A poliomielite, comumente chamada pólio ou paralisia infantil, é uma doença altamente contagiosa causada pelo poliovírus. Na maioria das infecções pela doença, não há manifestação dos sintomas. Mas de 5 a 10 em cada 100 pessoas infectadas com esse vírus podem apresentar sintomas semelhantes aos da gripe.

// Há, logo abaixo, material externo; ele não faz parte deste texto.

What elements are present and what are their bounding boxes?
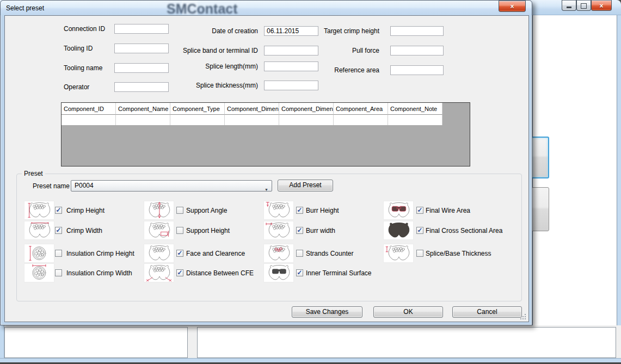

Em 1 a 200 casos, o vírus destrói partes do sistema nervoso, causando paralisia permanente nas pernas ou braços. Embora raro, o vírus pode atacar as partes do cérebro que ajudam a respirar, o que pode levar à morte.1

O uso da vacina pólio inativada (VIP), além de proteger adequadamente sem riscos de causar a doença, permite a não excreção do vírus no meio ambiente.

Vamos entender por quê?


Embora o último caso confirmado de poliomielite por poliovírus selvagem na região das Américas tenha ocorrido em 1991 e apesar dos esforços para sua erradicação no mundo, a ameaça continua. Hoje, dois países asiáticos (Afeganistão e Paquistão) ainda apresentam casos de poliomielite selvagem. E isso acaba mantendo o risco da exportação do vírus para outros países.1

A vacina poliomielite oral (VOP) é extremamente segura e eficaz na proteção das crianças contra a paralisia ao longo da vida. Graças a ela, nos últimos dez anos, mais de 16 milhões de casos de poliomielite foram prevenidos, e a doença foi reduzida em mais de 99%.2

No entanto, a VOP, por conter poliovírus atenuados (enfraquecidos), muito raramente, pode resultar em casos de poliomielite causada pelo vírus vacinal. E, por esse e outros motivos, o Brasil adotou, para crianças menores de 1 ano, o uso da vacina poliomielite inativada (VIP). Ela não apresenta esse risco, mesmo para aqueles que tenham recebido três doses da VIP e o reforço com a vacina oral (VOP).3

Além disso, o poliovírus atenuado da vacina oral, presente no ambiente, pode sofrer mutações. Isso pode permitir que uma pessoa não vacinada adquira a doença por essa via de contaminação. Hoje, cinco países que erradicaram o poliovírus selvagem, devido à baixa da cobertura vacinal, voltaram a apresentar surtos da doença.4

É possível erradicar o vírus da poliomielite? 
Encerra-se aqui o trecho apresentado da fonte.